During the World Expo in Shanghai in 2010, Italcementi introduced the first transparent cement (trademarked as i.light) using thermoplastic polymer resin inserted in the special cement mixture. In 2007, Italcementi introduced a new cement that retains smog with enhanced titanium dioxyde. In 2015, Italcementi introduced a smog-purifying biodynamic cement with photocatalytic properties: it converts polluants contained in the outside air into inert salts.

In July 2015, German construction group HeidelbergCement (world’s 4th cement producer), agreed to buy a 45% stake in Italcementi (world’s 5th cement producer) for $1.85 billion from the Pesenti family (through the family's holding group, Italmobiliare), thus creating the world's 2nd largest cement producer. As a trade-off, the Pesenti family gets 5% of the newly formed group, making them the second largest shareholders after the Merckle family In May 2016, the European commission approved the deal. The acquisition led to 400 lay-offs of Italcementi employees in Italy. The deal was announced a week after Lafarge merged with Holcim, and amid rumors that Dangote Cement was eyeing an acquisition of Italcementi.

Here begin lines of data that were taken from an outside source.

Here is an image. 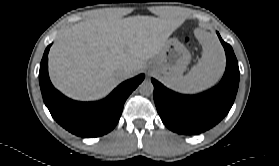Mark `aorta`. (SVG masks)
Returning a JSON list of instances; mask_svg holds the SVG:
<instances>
[{
    "instance_id": "obj_1",
    "label": "aorta",
    "mask_w": 279,
    "mask_h": 166,
    "mask_svg": "<svg viewBox=\"0 0 279 166\" xmlns=\"http://www.w3.org/2000/svg\"><path fill=\"white\" fill-rule=\"evenodd\" d=\"M139 92L142 95H151L153 93L154 87L151 81L149 80H144L138 87Z\"/></svg>"
}]
</instances>
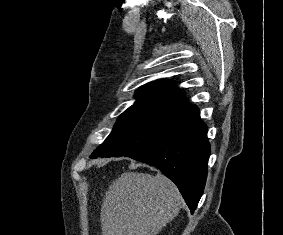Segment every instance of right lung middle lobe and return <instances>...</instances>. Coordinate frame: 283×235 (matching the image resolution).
<instances>
[{
	"mask_svg": "<svg viewBox=\"0 0 283 235\" xmlns=\"http://www.w3.org/2000/svg\"><path fill=\"white\" fill-rule=\"evenodd\" d=\"M190 106L170 102L135 103L123 112L111 134L91 157L126 156L167 134Z\"/></svg>",
	"mask_w": 283,
	"mask_h": 235,
	"instance_id": "obj_1",
	"label": "right lung middle lobe"
}]
</instances>
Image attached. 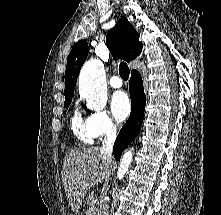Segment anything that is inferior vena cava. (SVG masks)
Wrapping results in <instances>:
<instances>
[{
	"label": "inferior vena cava",
	"mask_w": 221,
	"mask_h": 215,
	"mask_svg": "<svg viewBox=\"0 0 221 215\" xmlns=\"http://www.w3.org/2000/svg\"><path fill=\"white\" fill-rule=\"evenodd\" d=\"M116 136H117V130L115 127L107 130L106 137L104 138L102 147L100 149L104 158L108 161L112 160L113 145ZM98 215H109V207L106 202H104L103 205L101 206L100 213Z\"/></svg>",
	"instance_id": "obj_1"
}]
</instances>
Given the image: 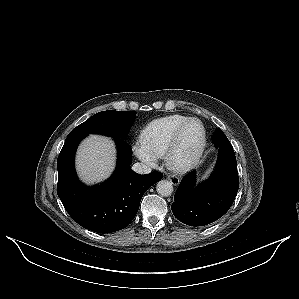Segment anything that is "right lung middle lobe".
Wrapping results in <instances>:
<instances>
[{
  "label": "right lung middle lobe",
  "mask_w": 299,
  "mask_h": 299,
  "mask_svg": "<svg viewBox=\"0 0 299 299\" xmlns=\"http://www.w3.org/2000/svg\"><path fill=\"white\" fill-rule=\"evenodd\" d=\"M135 116V112L102 111L74 128L72 133L85 135L96 133L112 137H124L135 121Z\"/></svg>",
  "instance_id": "right-lung-middle-lobe-1"
}]
</instances>
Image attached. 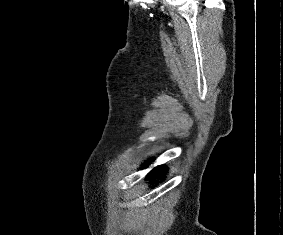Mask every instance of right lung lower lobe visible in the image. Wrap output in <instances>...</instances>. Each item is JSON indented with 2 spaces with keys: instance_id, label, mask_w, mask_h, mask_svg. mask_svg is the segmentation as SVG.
Instances as JSON below:
<instances>
[{
  "instance_id": "right-lung-lower-lobe-1",
  "label": "right lung lower lobe",
  "mask_w": 283,
  "mask_h": 235,
  "mask_svg": "<svg viewBox=\"0 0 283 235\" xmlns=\"http://www.w3.org/2000/svg\"><path fill=\"white\" fill-rule=\"evenodd\" d=\"M166 171V167L164 166H158L154 168L150 173L149 176L152 178H159L162 177L164 172Z\"/></svg>"
}]
</instances>
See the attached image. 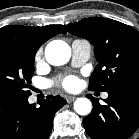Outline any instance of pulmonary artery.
I'll use <instances>...</instances> for the list:
<instances>
[{
    "mask_svg": "<svg viewBox=\"0 0 139 139\" xmlns=\"http://www.w3.org/2000/svg\"><path fill=\"white\" fill-rule=\"evenodd\" d=\"M72 65L75 67L81 66L86 63L90 57L91 44L84 39H76L72 42ZM103 98H107L108 94L103 93Z\"/></svg>",
    "mask_w": 139,
    "mask_h": 139,
    "instance_id": "pulmonary-artery-1",
    "label": "pulmonary artery"
}]
</instances>
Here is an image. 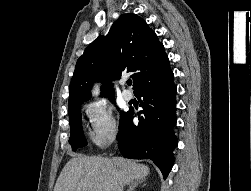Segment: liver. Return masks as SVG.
Masks as SVG:
<instances>
[{
    "label": "liver",
    "instance_id": "obj_1",
    "mask_svg": "<svg viewBox=\"0 0 251 191\" xmlns=\"http://www.w3.org/2000/svg\"><path fill=\"white\" fill-rule=\"evenodd\" d=\"M149 167L124 157H86L75 153L64 165L54 191H119L125 183L148 175Z\"/></svg>",
    "mask_w": 251,
    "mask_h": 191
}]
</instances>
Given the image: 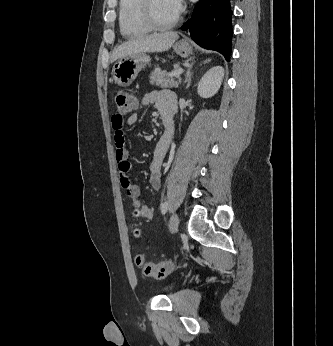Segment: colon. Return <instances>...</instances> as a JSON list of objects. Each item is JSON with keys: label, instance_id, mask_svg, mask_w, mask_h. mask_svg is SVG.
Listing matches in <instances>:
<instances>
[{"label": "colon", "instance_id": "1", "mask_svg": "<svg viewBox=\"0 0 333 346\" xmlns=\"http://www.w3.org/2000/svg\"><path fill=\"white\" fill-rule=\"evenodd\" d=\"M115 105L117 113L115 115L124 120V116L128 115L136 105L135 98L128 92L119 91L115 94ZM139 234L138 231L135 232ZM136 263L141 267L145 276L160 279L166 277L173 270V265L169 261L159 263L146 262L144 257L138 255Z\"/></svg>", "mask_w": 333, "mask_h": 346}]
</instances>
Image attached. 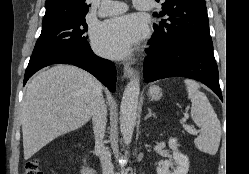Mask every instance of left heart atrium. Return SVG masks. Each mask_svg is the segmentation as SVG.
I'll use <instances>...</instances> for the list:
<instances>
[{
    "instance_id": "1",
    "label": "left heart atrium",
    "mask_w": 249,
    "mask_h": 174,
    "mask_svg": "<svg viewBox=\"0 0 249 174\" xmlns=\"http://www.w3.org/2000/svg\"><path fill=\"white\" fill-rule=\"evenodd\" d=\"M145 26L133 15L103 22L93 36V46L101 55L113 59L127 56L143 36Z\"/></svg>"
}]
</instances>
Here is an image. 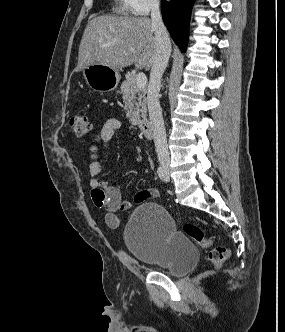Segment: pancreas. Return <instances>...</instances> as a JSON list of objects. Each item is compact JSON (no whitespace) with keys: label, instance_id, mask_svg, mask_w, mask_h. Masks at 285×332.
<instances>
[{"label":"pancreas","instance_id":"cf45deb5","mask_svg":"<svg viewBox=\"0 0 285 332\" xmlns=\"http://www.w3.org/2000/svg\"><path fill=\"white\" fill-rule=\"evenodd\" d=\"M137 75L127 73L126 80L121 84V93L125 104L127 117L132 124L143 127L147 122L146 111V87L138 88L136 85Z\"/></svg>","mask_w":285,"mask_h":332}]
</instances>
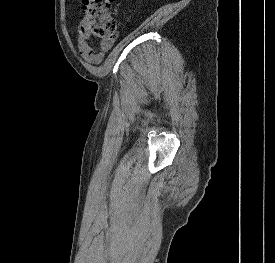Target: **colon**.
Here are the masks:
<instances>
[{
  "label": "colon",
  "instance_id": "1",
  "mask_svg": "<svg viewBox=\"0 0 275 263\" xmlns=\"http://www.w3.org/2000/svg\"><path fill=\"white\" fill-rule=\"evenodd\" d=\"M114 0H82L83 30L101 42L117 39L119 32L115 19L109 14Z\"/></svg>",
  "mask_w": 275,
  "mask_h": 263
}]
</instances>
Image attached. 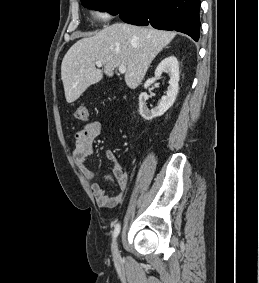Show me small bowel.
Masks as SVG:
<instances>
[{
  "mask_svg": "<svg viewBox=\"0 0 259 283\" xmlns=\"http://www.w3.org/2000/svg\"><path fill=\"white\" fill-rule=\"evenodd\" d=\"M101 130V122L92 121L78 130L74 135L75 147L73 150V159L83 176L89 180L95 179L96 174L86 166L85 162L92 155L94 151V140L101 134ZM104 154L113 163L112 173L109 178L117 181L119 192L116 195L110 196L98 183H93L91 189L99 206L115 207L123 203L127 197L130 187V174L123 170L115 151L107 149Z\"/></svg>",
  "mask_w": 259,
  "mask_h": 283,
  "instance_id": "c3829d8e",
  "label": "small bowel"
}]
</instances>
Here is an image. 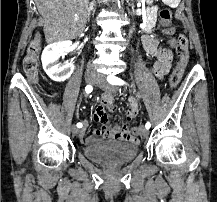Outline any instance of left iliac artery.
<instances>
[{"instance_id": "left-iliac-artery-1", "label": "left iliac artery", "mask_w": 217, "mask_h": 202, "mask_svg": "<svg viewBox=\"0 0 217 202\" xmlns=\"http://www.w3.org/2000/svg\"><path fill=\"white\" fill-rule=\"evenodd\" d=\"M107 81H108L110 84H112V85H124V84H125V82H124L122 79L117 78V77H111V76H109V77H107ZM150 127H151L150 122H147V123L145 124V128H146V129H149Z\"/></svg>"}]
</instances>
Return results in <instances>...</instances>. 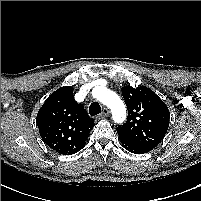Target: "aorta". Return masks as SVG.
<instances>
[{
    "instance_id": "762f6f07",
    "label": "aorta",
    "mask_w": 201,
    "mask_h": 201,
    "mask_svg": "<svg viewBox=\"0 0 201 201\" xmlns=\"http://www.w3.org/2000/svg\"><path fill=\"white\" fill-rule=\"evenodd\" d=\"M94 96L111 109L113 120L122 123L126 119V107L119 96L106 88H99Z\"/></svg>"
}]
</instances>
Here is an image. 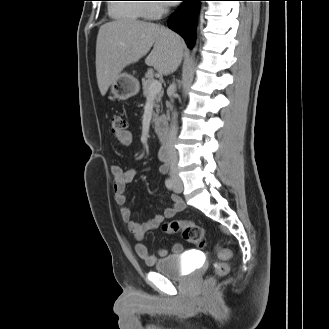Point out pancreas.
I'll return each instance as SVG.
<instances>
[{"label":"pancreas","mask_w":329,"mask_h":329,"mask_svg":"<svg viewBox=\"0 0 329 329\" xmlns=\"http://www.w3.org/2000/svg\"><path fill=\"white\" fill-rule=\"evenodd\" d=\"M154 80L155 79L153 77V73H147L145 75V77L142 79L143 95L147 99H149L151 97L149 88H150L152 81H154ZM162 96H163V91H160L159 93L154 95V107H155L156 112L153 113V122H156L158 119L159 107H160L159 103L161 102Z\"/></svg>","instance_id":"obj_1"}]
</instances>
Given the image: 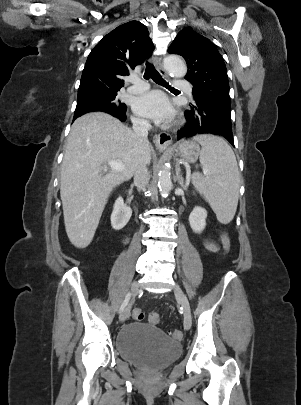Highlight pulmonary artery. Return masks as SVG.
<instances>
[{"instance_id":"1","label":"pulmonary artery","mask_w":301,"mask_h":405,"mask_svg":"<svg viewBox=\"0 0 301 405\" xmlns=\"http://www.w3.org/2000/svg\"><path fill=\"white\" fill-rule=\"evenodd\" d=\"M130 82L132 85L128 88V91L132 94H140L149 89L148 83H146L145 81H143L137 77L131 78ZM174 87L179 90H184L189 94L192 93V87L185 80H176L174 82Z\"/></svg>"}]
</instances>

On 12 October 2016, HeidelbergCement purchased the remaining Italcementi shares. As a result, HeidelbergCement became the sole shareholder of Italcementi, owning 100% of its share capital.

In January 2018, Italcementi acquired the Italian assets of Cementir Italia and its subsidiaries CementirSacci and Betontir, which were integrated into its industrial structure, expanding production capacity and its presence on the domestic market.

In July 2018, CementirSacci was renamed Italsacci and Cementir Italia became Cemitaly. In 2019, a reorganisation of the Italian industrial network followed, resulting in a structure consisting of 10 cement plants, 4 grinding centres, more than 120 ready-mix concrete plants and several aggregate quarries.

On 9 November 2023, following the global rebranding of the HeidelbergCement Group as Heidelberg Materials, the Italcementi brand was formally replaced by Heidelberg Materials Italy. The Italcementi name continues to be used as a product brand on cement bags. Following the rebranding, the headquarters of the Italian subsidiaries were relocated from Bergamo to Peschiera Borromeo (Milan).

== Activity (historical) ==
Prior to its acquisition by HeidelbergCement in 2016, the Italcementi Group was headquartered in Bergamo, northern Italy. At that time, the group employed more than 20,000 people worldwide, including around 400 staff engaged in technical support and research activities through the group company C.T.G. S.p.A. (Centro Tecnico di Gruppo). Italcementi’s annual revenues exceeded €6 billion.

Before the acquisition, Italcementi operated in 22 countries across Europe, Asia, Africa and North America: Albania, Belgium, Bulgaria, China, Canada, Cyprus, Egypt, France, Gambia, Greece, India, Italy, Kazakhstan, Kuwait, Morocco, Mauritania, Saudi Arabia, Spain, Sri Lanka, Thailand, Turkey and the United States.

More than 60% of the group’s revenues derived from cement production, complemented by ready-mix concrete and aggregates. At the time, the group’s industrial network included 62 cement plants, 12 grinding centers, 4 terminals, 570 ready-mix concrete batching plants and 152 aggregate quarries.